The parties agreed to treat the serious-misdemeanor charge as a “lesser

included” offense of the felony charge. The State also agreed that, as to the

felony charge, its theories of prosecution were limited to two of the six possible

bases for the crime (“[t]ortures a police service dog” and “[i]njures, so as to

disfigure or disable, a police service dog”). The court noted, “We’ll have to

reengineer the jury instructions a little bit, but if both counsel are in agreement on

going that direction, I can, too, and we can just read [the felony charge] and then

treat [the serious-misdemeanor charge] as a lesser included.” During this

discussion, Eggers’ counsel also confirmed he would not be raising either self-

defense or justification as a defense. 4

Among the jury instructions the jury eventually received were numbers ten

and eleven. Instruction ten provided the State needed to prove these two

elements:

1. On or about March 28, 2014, the defendant injured a police service dog so as to disfigure or disable it. 2. The defendant did so knowingly and willfully or maliciously.

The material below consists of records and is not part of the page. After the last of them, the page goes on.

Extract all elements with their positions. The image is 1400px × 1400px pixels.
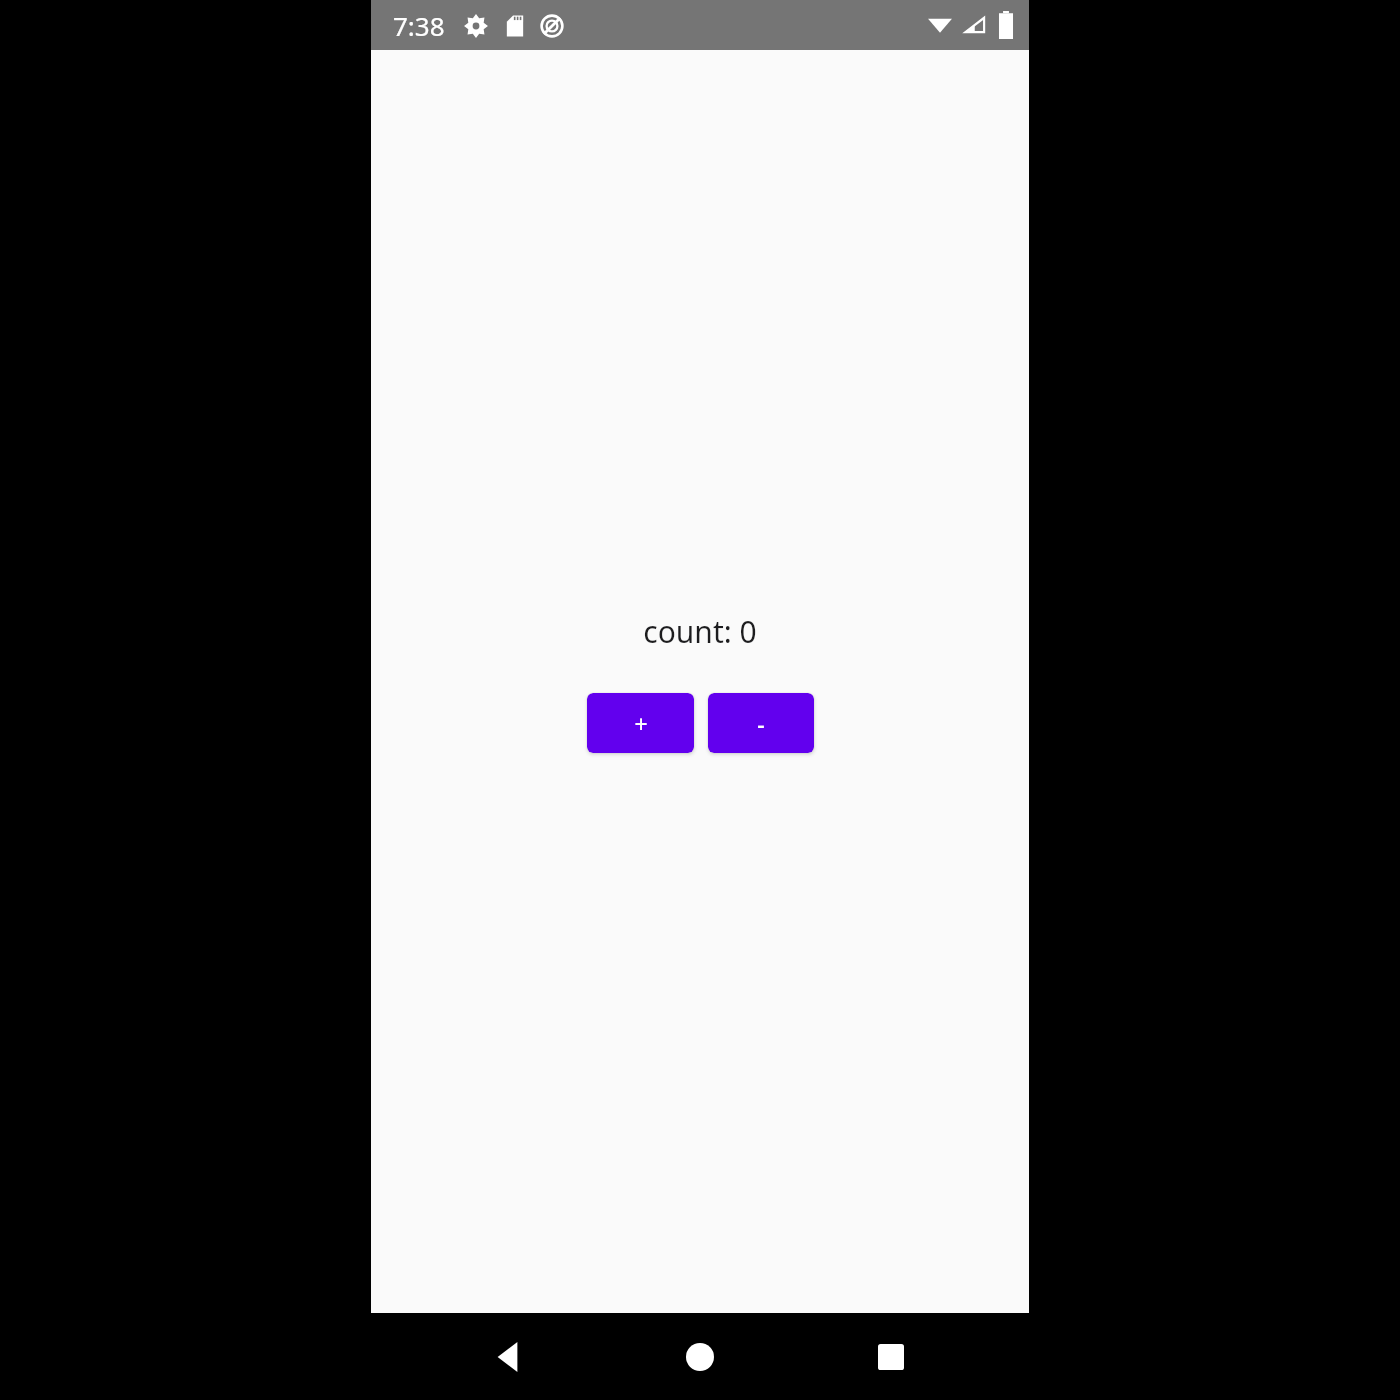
button[interactable]: Decrement	[708, 693, 814, 753]
staticText: -	[757, 708, 765, 739]
staticText: +	[634, 708, 648, 739]
button[interactable]: Recent apps	[852, 1318, 930, 1396]
staticText: count: 0	[643, 611, 757, 652]
button[interactable]: Home	[661, 1318, 739, 1396]
button[interactable]: Back	[470, 1318, 548, 1396]
staticText: 7:38	[393, 8, 445, 43]
button[interactable]: Increment	[587, 693, 694, 753]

Instruction eleven provided the State needed to prove these two elements:

1. On or about March 28, 2014, the defendant tormented, struck, or otherwise interfered with or injured a police service dog. 2. The defendant did so knowingly and willfully or maliciously.

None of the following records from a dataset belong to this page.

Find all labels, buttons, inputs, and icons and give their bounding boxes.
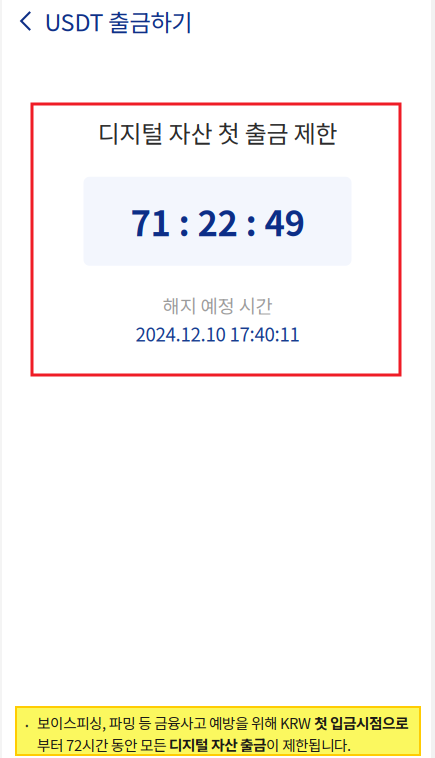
staticText: · [22,712,32,737]
staticText: 부터 72시간 동안 모든 디지털 자산 출금이 제한됩니다. [37,734,351,755]
staticText: USDT 출금하기 [44,4,192,38]
staticText: 해지 예정 시간 [162,292,272,319]
staticText: 보이스피싱, 파밍 등 금융사고 예방을 위해 KRW 첫 입금시점으로 [37,712,408,733]
staticText: 2024.12.10 17:40:11 [136,320,300,347]
staticText: 71 : 22 : 49 [130,196,304,246]
staticText: 디지털 자산 첫 출금 제한 [98,115,338,150]
button[interactable]: USDT 출금하기 — 뒤로 [0,0,208,42]
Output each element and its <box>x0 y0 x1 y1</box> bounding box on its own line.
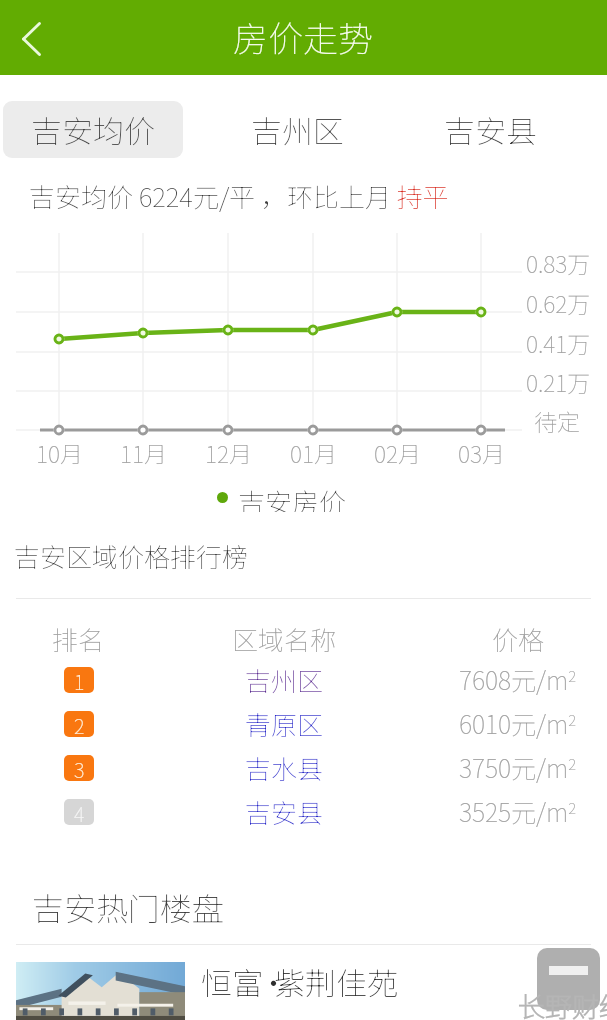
staticText: 0.62万 <box>526 286 591 316</box>
staticText: 吉安均价 6224元/平 ，环比上月 持平 <box>29 177 449 215</box>
button[interactable]: Back <box>5 13 57 65</box>
staticText: · <box>258 959 289 1004</box>
staticText: 6010元/m2 <box>459 705 577 741</box>
button[interactable]: 吉安均价 <box>3 101 183 158</box>
button[interactable] <box>0 790 607 834</box>
staticText: 吉安县 <box>245 793 324 829</box>
staticText: 紫荆佳苑 <box>274 959 398 1004</box>
staticText: 吉安房价 <box>238 482 346 512</box>
staticText: 吉安均价 <box>31 107 155 152</box>
button[interactable] <box>0 746 607 790</box>
button[interactable]: Minimize <box>537 948 600 1010</box>
staticText: 0.21万 <box>526 365 591 395</box>
staticText: 11月 <box>120 436 167 466</box>
staticText: 吉安区域价格排行榜 <box>14 537 249 575</box>
staticText: 吉水县 <box>245 749 324 785</box>
staticText: 10月 <box>36 436 83 466</box>
staticText: 1 <box>74 667 85 693</box>
staticText: 吉州区 <box>245 661 324 697</box>
staticText: 3525元/m2 <box>459 793 577 829</box>
staticText: 价格 <box>492 620 545 652</box>
staticText: 01月 <box>290 436 337 466</box>
staticText: 吉安县 <box>444 107 537 152</box>
staticText: 0.41万 <box>526 326 591 356</box>
staticText: 长野财经 <box>518 986 607 1020</box>
staticText: 房价走势 <box>233 11 374 62</box>
button[interactable]: 吉安房价 <box>217 482 346 512</box>
staticText: 02月 <box>374 436 421 466</box>
staticText: 吉安热门楼盘 <box>32 884 225 930</box>
staticText: 排名 <box>52 620 105 652</box>
staticText: 3750元/m2 <box>459 749 577 785</box>
staticText: 待定 <box>534 404 580 434</box>
staticText: 恒富 <box>201 959 263 1004</box>
staticText: 12月 <box>205 436 252 466</box>
button[interactable]: 吉安县 <box>431 101 549 158</box>
staticText: 3 <box>74 755 85 781</box>
staticText: 青原区 <box>245 705 324 741</box>
staticText: 0.83万 <box>526 246 591 276</box>
staticText: 2 <box>74 711 85 737</box>
button[interactable] <box>0 702 607 746</box>
staticText: 03月 <box>458 436 505 466</box>
staticText: 吉州区 <box>251 107 344 152</box>
staticText: 区域名称 <box>232 620 337 652</box>
staticText: 4 <box>74 799 85 825</box>
button[interactable] <box>0 658 607 702</box>
button[interactable]: 恒富 <box>16 962 591 1020</box>
button[interactable]: 吉州区 <box>238 101 356 158</box>
staticText: 7608元/m2 <box>459 661 577 697</box>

During both opening and closing arguments, the prosecutor referred to

Eggers “slamming” the door on Winnie’s paw multiple times. During closing

argument, the prosecutor argued, “By simply avoiding the officer and the dog and

running into the house and shutting the door he interfered with the police service

dog.” At that point, defense counsel objected that this was a misstatement of the

law, and the lawyers engaged in a discussion with the court outside the presence

of the jury. When the jury returned, the court instructed the jury to disregard the

prosecutor’s statement about what constitutes interference. During closing

argument, the prosecutor also referred to the jury instructions:

So take an example here. If the State has proven that Mr. Eggers knowingly and willfully interfered with a police service dog, I’ve proven number 11. Injury doesn’t enter into the equation on number 11, okay, it’s not a part of it. It can be. It’s an option. Doesn’t have to. I don’t have to have any injury. Interference is enough. Knowingly and willfully interfering is enough. If I’ve proven that, I’ve proven number 11. I think I have proven number 11, I think I’ve proven number 10. I’ve definitely proven number 11. Sometimes in my own mind I look at things, you know, I [analyze] things and I look and say, which is—you know, which is better? I can be pretty sure of two things at one time but think maybe be a little more sure of one than the other. You know, I think both are true, but I definitely think this is. I don’t think that’s 5

that unusual. So if I were to put this in those kind of terms, I would say, okay, you know, I think—I think I’ve proven number 10, I think I’ve proven number 11, I’m pretty sure, but, okay, I know I’ve proven number 11. I think I’ve proven number 10, but I know I’ve proven number 11.

At that point, Eggers’ counsel objected on the basis that the prosecutor was

expressing a personal belief. The court noted the objection and asked the

prosecutor to refrain from expressing any personal belief.

The jury found Eggers guilty of a serious misdemeanor. Eggers made a

motion for a new trial, which was denied. Eggers was sentenced. He now

appeals.

II. Standard of Review

Claims a defendant’s right to due process was violated are reviewed de

novo. State v. Neiderbach, 837 N.W.2d 180, 190 (Iowa 2013). We review claims

regarding sufficiency of the evidence for correction of errors at law. State v.

Dewitt, 811 N.W.2d 460, 467 (Iowa 2012).

Claims of ineffective assistance of counsel are reviewed de novo. State v.